(Task to carry out): In the entries below, find each line with the word "Intro" and return it.

(Information provided):
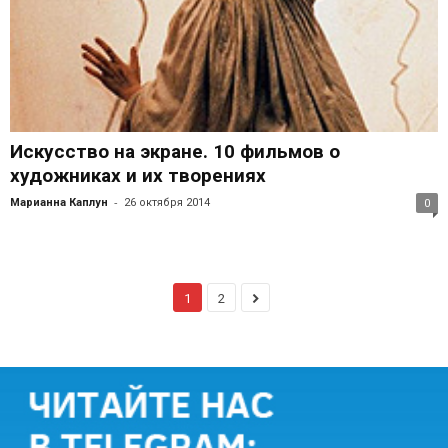
Искусство на экране. 10 фильмов о
художниках и их творениях
-
Марианна Каплун
26 октября 2014
0
1
2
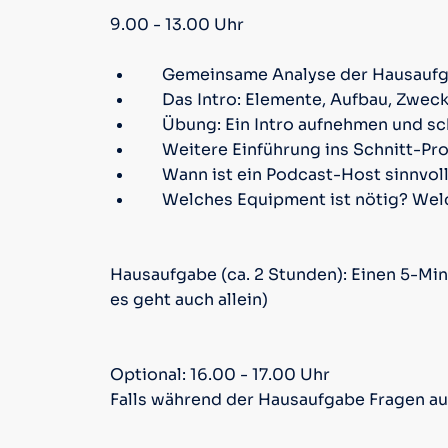
9.00 - 13.00 Uhr
Gemeinsame Analyse der Hausauf
Das Intro: Elemente, Aufbau, Zwec
Übung: Ein Intro aufnehmen und s
Weitere Einführung ins Schnitt-P
Wann ist ein Podcast-Host sinnvol
Welches Equipment ist nötig? Welc
Hausaufgabe (ca. 2 Stunden): Einen 5-Mi
es geht auch allein)
Optional: 16.00 - 17.00 Uhr
Falls während der Hausaufgabe Fragen au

(Reply):
Das Intro: Elemente, Aufbau, Zwec
Übung: Ein Intro aufnehmen und s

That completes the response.